One of the Rules provided that the baserunner is out “…if, while off a base, the baserunner be touched by the fielder with the ball contained in his glove.”
The Umpire-in-Chief proceeded to amuse and amaze attendees at the Clinic by interpreting the Rule as follows: an “out” would be recorded, under the Rule, he said, by either: (1) the fielder touching the baserunner with his glove hand containing the ball; or, (2) by the fielder touching the baserunner with his bare hand while holding the ball in his glove hand.
Thankfully, all attendees at the Clinic quickly discerned that option (2) was a nonsense because, while perhaps correct on a strict interpretation of the words of the Rule, the interpretation made a mockery of the game we all cherished and respected.
It is indeed regrettable that similar discernment does not seem to apply when it comes to constitutional legal interpretations.
The recent ruling on the alleged constitutional violation occasioned by the use of prayer to open sessions of municipal council is, in my opinion, both narrow and flawed, though perhaps technically, legally, correct.
- The profound difficulty with the constitutional legal outcome was driven home recently when a GTA municipal Council, fearing its own constitutional legal battle, voted not to recite or sing our national anthem at the start of its meetings for fear that the anthem’s words “…God keep our land glorious and free…” would lead to a costly and potentially successful constitutional legal challenge.
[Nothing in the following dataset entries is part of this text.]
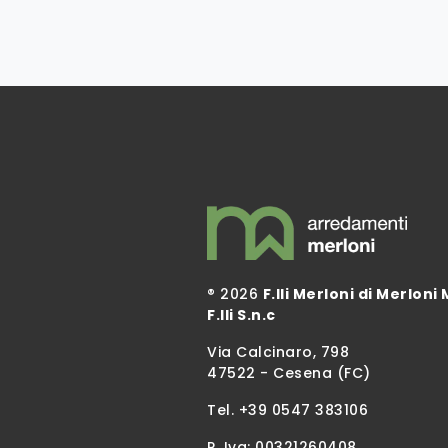
® 2026
F.lli Merloni di Merloni 
F.lli S.n.c
Via Calcinaro, 798
47522 - Cesena (FC)
Tel.
+39 0547 383106
P. Iva: 00321260408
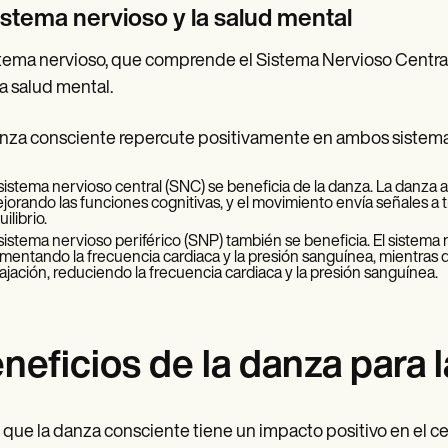
sistema nervioso y la salud mental
stema nervioso, que comprende el Sistema Nervioso Central (
la salud mental.
nza consciente repercute positivamente en ambos sistemas
 sistema nervioso central (SNC) se beneficia de la danza. La danza a
jorando las funciones cognitivas, y el movimiento envía señales a t
ilibrio.
 sistema nervioso periférico (SNP) también se beneficia. El sistem
mentando la frecuencia cardiaca y la presión sanguínea, mientras 
lajación, reduciendo la frecuencia cardiaca y la presión sanguínea.
neficios de la danza para 
que la danza consciente tiene un impacto positivo en el cer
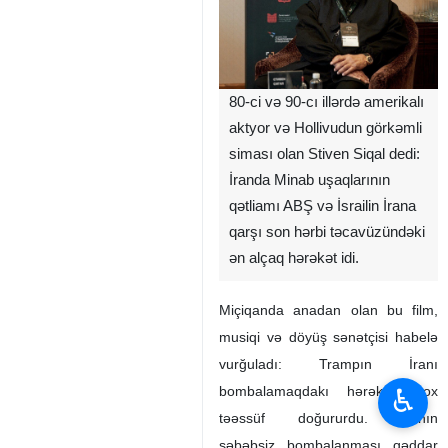
80-ci və 90-cı illərdə amerikalı
aktyor və Hollivudun görkəmli
siması olan Stiven Siqal dedi:
İranda Minab uşaqlarının
qətliamı ABŞ və İsrailin İrana
qarşı son hərbi təcavüzündəki
ən alçaq hərəkət idi.
Miçiqanda anadan olan bu film,
musiqi və döyüş sənətçisi habelə
vurğuladı: Trampın İranı
♿︎
bombalamaqdakı hərəkəti çox
təəssüf doğururdu. İranın
səbəbsiz bombalanması qəddar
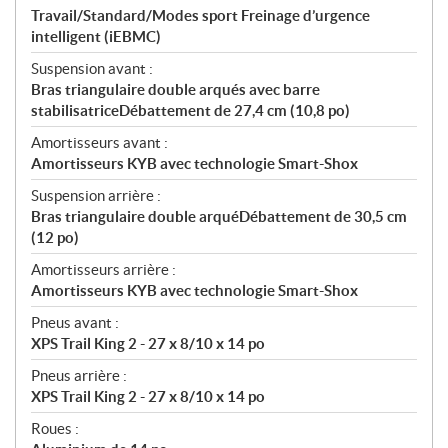
Travail/Standard/Modes sport Freinage d’urgence
intelligent (iEBMC)
Suspension avant :
Bras triangulaire double arqués avec barre
stabilisatriceDébattement de 27,4 cm (10,8 po)
Amortisseurs avant :
Amortisseurs KYB avec technologie Smart-Shox
Suspension arrière :
Bras triangulaire double arquéDébattement de 30,5 cm
(12 po)
Amortisseurs arrière :
Amortisseurs KYB avec technologie Smart-Shox
Pneus avant :
XPS Trail King 2 - 27 x 8/10 x 14 po
Pneus arrière :
XPS Trail King 2 - 27 x 8/10 x 14 po
Roues :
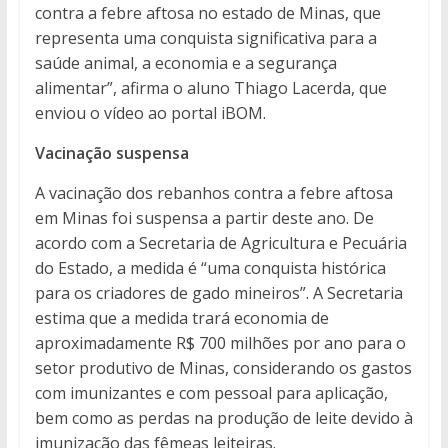
contra a febre aftosa no estado de Minas, que
representa uma conquista significativa para a
saúde animal, a economia e a segurança
alimentar”, afirma o aluno Thiago Lacerda, que
enviou o vídeo ao portal iBOM.
Vacinação suspensa
A vacinação dos rebanhos contra a febre aftosa
em Minas foi suspensa a partir deste ano. De
acordo com a Secretaria de Agricultura e Pecuária
do Estado, a medida é “uma conquista histórica
para os criadores de gado mineiros”. A Secretaria
estima que a medida trará economia de
aproximadamente R$ 700 milhões por ano para o
setor produtivo de Minas, considerando os gastos
com imunizantes e com pessoal para aplicação,
bem como as perdas na produção de leite devido à
imunização das fêmeas leiteiras.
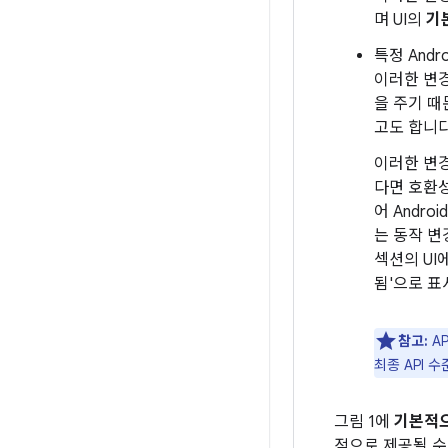
며 UI의
기
특정 And
이러한 변경
을 주기 
고도 합니다
이러한 변경
다면 호환
어 Androi
는 동작 
섹션의 UI
됨'으로 표
참고:
AP
최종 API 
그림 1에
기본적으
적으로 제공될 수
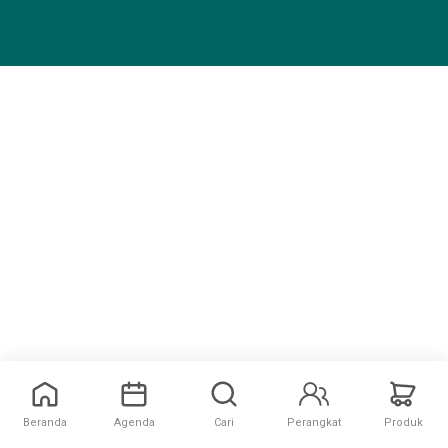
Beranda
Agenda
Cari
Perangkat
Produk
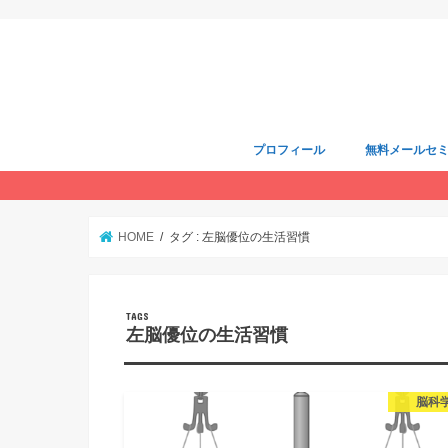
プロフィール
無料メールセ
HOME
タグ : 左脳優位の生活習慣
左脳優位の生活習慣
脳科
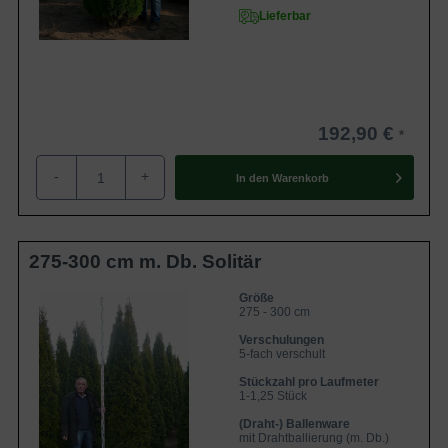
Lieferbar
192,90 €
-
+
In den
Warenkorb
275-300 cm m. Db. Solitär
Größe
275 - 300 cm
Verschulungen
5-fach verschult
Stückzahl pro Laufmeter
1-1,25 Stück
(Draht-) Ballenware
mit Drahtballierung (m. Db.)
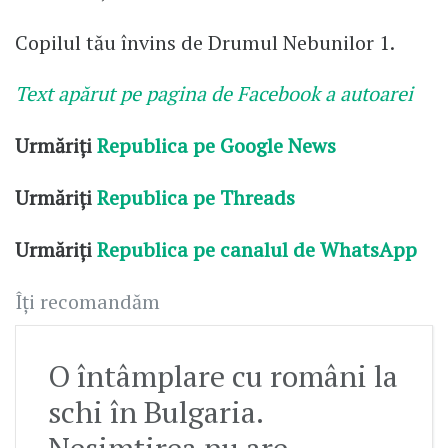
Copilul tău învins de Drumul Nebunilor 1.
Text apărut pe pagina de Facebook a autoarei
Urmăriți
Republica pe Google News
Urmăriți
Republica pe Threads
Urmăriți
Republica pe canalul de WhatsApp
Îți recomandăm
O întâmplare cu români la
schi în Bulgaria.
Nesimțirea nu are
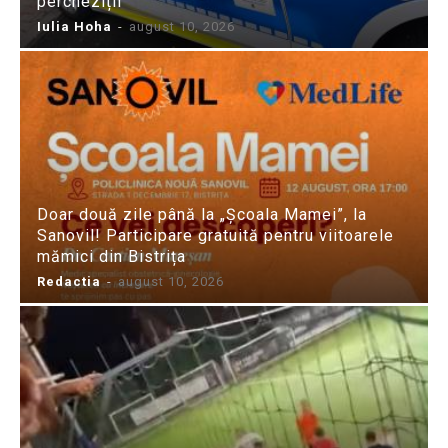
percheziții
Iulia Hoha
-
august 10, 2026
Doar două zile până la „Școala Mamei”, la
Sanovil! Participare gratuită pentru viitoarele
mămici din Bistrița
Redactia
-
august 10, 2026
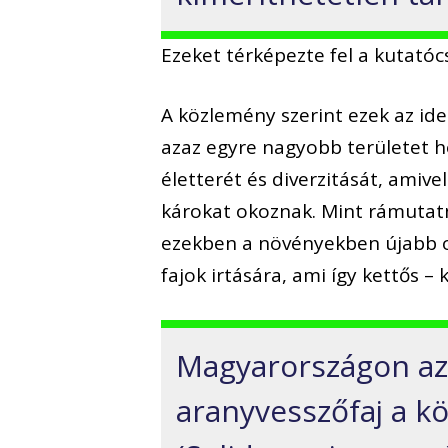
Ezeket térképezte fel a kutató
A közlemény szerint ezek az id
azaz egyre nagyobb területet h
életterét és diverzitását, ami
károkat okoznak. Mint rámutat
ezekben a növényekben újabb o
fajok irtására, ami így kettős 
Magyarországon az
aranyvesszőfaj a k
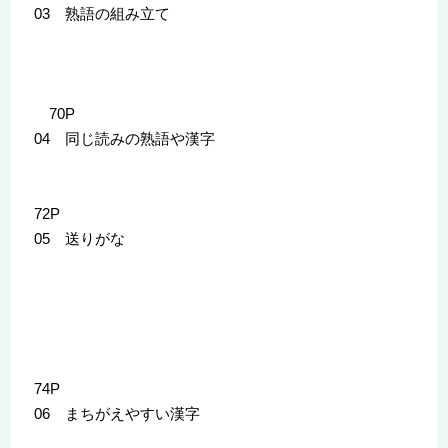
03 熟語の組み立て
70P
04 同じ読みの熟語や漢字
72P
05 送りがな
74P
06 まちがえやすい漢字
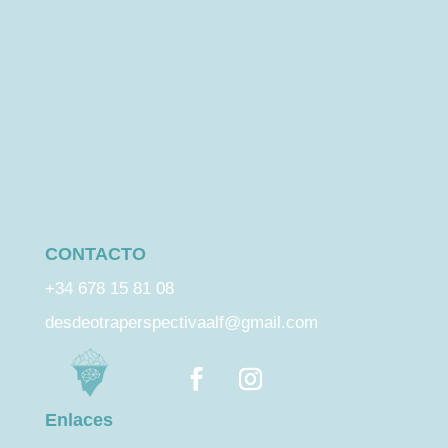
CONTACTO
+34 678 15 81 08
desdeotraperspectivaalf@gmail.com
Enlaces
With respect, everyone needs to collectively give their heads a good shake!
For generations we have recognized that either or both prayer (of whatever denomination or nature) and the national anthem serve to civilize and formalize proceedings.
We once would intone both prayer and the anthem at the start of every school day (and give persons the option of not participating in these activities if they so wished). We still sing the anthem before sporting events…for heaven’s sake. Pun intended.
But perish the thought of doing so at Municipal Council Meetings, lest the separation of Church and State be misunderstood.
By who? Really…this, in my opinion is putting legal form ahead of meaningful substance and leads to perverse decisions like prohibiting the anthem, to the detriment of our societal and constitutionally guaranteed: peace, order and good government.
Laws need to work for the collective good of our society and must be interpreted in context, not in isolation, lest we make a mockery of one of the few well functioning democracies in the world.
Our legal experts and authorities might benefit from attending Umpires Clinic.